The Long Criminal History Of The 'Death House Landlady'
Gray-haired landlady, Dorothea Puente, made headlines as one of the most shocking serial killers in Sacramento history.
Dorothea Puente [Sacramento Police Department]
SACRAMENTO, CA — On November 11, 1988, detectives swarmed a Victorian-style home on F Street in Sacramento where guests had a habit of checking in — and then never checking out.
Investigators were initially searching for Alberto Montoya, a man with schizophrenia whose social worker had reported him missing. After noticing disturbed soil, they instead uncovered the body of 78-year-old Leona Carpenter, another tenant of the house. Eventually, they would find six more corpses on the property.
The culprit was none other than the gray-haired landlady, Dorothea Puente, who would make headlines as one of the most shocking serial killers in Sacramento history.
How Puente Became The 'Death House Landlady'
Puente, whom the media nicknamed the "Death House Landlady," would murder her elderly boarders and tenants with disabilities by poisoning them before getting rid of their remains and cashing their Social Security checks.
Puente, who was born Dorothea Helen Gray, had a long criminal history prior to the murders that included arrests for forging checks, and owning and managing a brothel. She later found work as a nurse's aide caring for people with disabilities and elderly people in private homes, and from that moved to managing boarding houses.
In 1966, she married Roberto Puente, a man 19 years her junior, in Mexico City — but the marriage only lasted two years. After her marriage failed, Puente took over a three-story, 16-bedroom care home at 2100 F Street in Sacramento. She later began renting out an upstairs apartment in a home at 1426 F Street.
In 1976, she married for a fourth time to Pedro Montalvo — but once again, the marriage didn't last, and fell apart in just a few months.
Who Were Her Victims?
In April 1982, 61-year-old friend and business partner Ruth Monroe began living with Puente in her upstairs apartment, but soon died — apparently from an overdose of codeine and acetaminophen. Puente told police that her tenant had been depressed, and Monroe's death was ruled a suicide.
A few weeks later, the police were back after Malcolm McKenzie, 74, accused Puente of drugging and stealing from him.
She was convicted of three charges of theft on August 18, 1982, and sentenced to five years in jail, from where she began corresponding with a 77-year-old retiree named Everson Gillmouth.
When Puente was released in 1985 after serving only three years of her sentence, Gillmouth was waiting for her. The couple moved into the upstairs apartment at 1426 F Street.
When Her Crimes Began To Quickly Unravel
In November 1985, Puente hired a handyman, and asked him to build a 6' by 3' by 2' box, which she said was for storage — but later dumped on a river bank.
On January 1, 1986, a fisherman spotted the box and reported it to authorities. Inside, investigators found a badly decomposed and unidentifiable body of an elderly man. The remains inside belonged to Everson Gillmouth — though they would not be identified for another three years.

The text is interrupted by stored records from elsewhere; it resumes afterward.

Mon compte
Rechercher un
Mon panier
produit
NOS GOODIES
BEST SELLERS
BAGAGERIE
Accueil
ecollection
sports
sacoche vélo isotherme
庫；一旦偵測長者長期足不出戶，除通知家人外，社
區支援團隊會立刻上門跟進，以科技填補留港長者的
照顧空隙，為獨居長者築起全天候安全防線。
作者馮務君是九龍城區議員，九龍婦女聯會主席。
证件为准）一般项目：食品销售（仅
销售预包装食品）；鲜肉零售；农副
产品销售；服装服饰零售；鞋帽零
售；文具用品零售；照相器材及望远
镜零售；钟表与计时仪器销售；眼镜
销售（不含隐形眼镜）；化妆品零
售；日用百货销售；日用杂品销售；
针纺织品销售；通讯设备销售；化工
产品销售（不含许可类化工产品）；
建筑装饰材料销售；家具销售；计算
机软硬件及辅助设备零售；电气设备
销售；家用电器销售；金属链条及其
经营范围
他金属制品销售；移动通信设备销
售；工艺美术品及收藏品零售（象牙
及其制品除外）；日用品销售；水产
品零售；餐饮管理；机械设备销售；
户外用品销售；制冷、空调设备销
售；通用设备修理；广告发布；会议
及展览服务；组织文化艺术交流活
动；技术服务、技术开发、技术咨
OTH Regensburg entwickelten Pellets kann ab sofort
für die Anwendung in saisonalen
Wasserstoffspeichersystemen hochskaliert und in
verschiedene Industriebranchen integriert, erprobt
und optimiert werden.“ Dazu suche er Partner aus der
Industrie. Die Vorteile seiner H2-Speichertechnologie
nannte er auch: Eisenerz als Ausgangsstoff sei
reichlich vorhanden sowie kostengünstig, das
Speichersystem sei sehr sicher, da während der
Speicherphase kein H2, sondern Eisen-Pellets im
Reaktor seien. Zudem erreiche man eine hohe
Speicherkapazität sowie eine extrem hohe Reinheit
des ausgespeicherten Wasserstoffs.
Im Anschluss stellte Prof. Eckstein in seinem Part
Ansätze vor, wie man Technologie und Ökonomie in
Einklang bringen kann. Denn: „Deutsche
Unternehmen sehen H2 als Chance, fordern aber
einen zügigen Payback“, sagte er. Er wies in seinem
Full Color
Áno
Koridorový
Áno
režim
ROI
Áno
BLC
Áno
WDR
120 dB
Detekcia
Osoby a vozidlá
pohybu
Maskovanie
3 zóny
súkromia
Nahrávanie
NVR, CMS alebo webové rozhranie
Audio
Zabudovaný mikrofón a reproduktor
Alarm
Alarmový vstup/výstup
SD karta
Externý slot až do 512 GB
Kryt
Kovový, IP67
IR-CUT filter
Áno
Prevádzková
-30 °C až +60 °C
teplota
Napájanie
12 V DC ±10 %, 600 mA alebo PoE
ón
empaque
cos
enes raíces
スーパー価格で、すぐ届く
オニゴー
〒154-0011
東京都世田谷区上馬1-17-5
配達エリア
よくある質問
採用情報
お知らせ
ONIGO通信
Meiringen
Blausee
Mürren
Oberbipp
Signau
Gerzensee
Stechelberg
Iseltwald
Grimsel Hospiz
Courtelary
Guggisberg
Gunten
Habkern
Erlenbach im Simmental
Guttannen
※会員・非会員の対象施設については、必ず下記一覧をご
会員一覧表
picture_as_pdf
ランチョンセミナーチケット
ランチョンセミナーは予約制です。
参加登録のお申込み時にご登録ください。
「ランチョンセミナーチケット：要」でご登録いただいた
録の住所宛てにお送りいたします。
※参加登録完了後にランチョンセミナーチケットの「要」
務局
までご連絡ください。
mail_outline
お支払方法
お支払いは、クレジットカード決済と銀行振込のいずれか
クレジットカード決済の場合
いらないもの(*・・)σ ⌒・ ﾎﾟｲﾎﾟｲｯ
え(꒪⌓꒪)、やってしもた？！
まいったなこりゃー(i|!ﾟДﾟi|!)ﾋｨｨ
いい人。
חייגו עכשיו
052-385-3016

During this time, Puente continued to take in regular tenants and was popular with local social workers because she agreed to accept people with addiction and abusive residents.
Neighbors became suspicious when they noticed that a man known only as "Chief," who worked as Puente's personal handyman, was performing unusual tasks that included digging in the basement and carting soil. Soon afterward, he disappeared.
Dorothea Puente in 2009 [Central California Women's Facility]
Her Trial and Death
Shockingly, once her crimes had come to light and investigators had discovered the mass grave in her home, the crafty Puente still gave detectives the slip one final time. Investigators allowed her to leave the property to buy a cup of coffee. Instead, she immediately escaped to Los Angeles, where she befriended an elderly pensioner she met in a bar. But her new friend recognized her from police reports on television, and called police.
Puente's trial began in 1992, and she was charged with a total of nine murders, convicted of three, and sentenced to two life sentences without the possibility of parole. She died on March 27, 2011, in prison in Chowchilla at the age of 82 from natural causes.
Until the end of her life, she maintained her innocence and continued to insist that all of her tenants also died of "natural causes."
John Cabrera, one of the original detectives in the Puente case, recently returned to the F Street "house of horrors" in order to lead law-enforcement professionals through an advanced homicide class. “She had the perfect crime going on here in this house, and nobody knew about it,” Cabrera told CBS 13. “It was right under the nose of everybody.”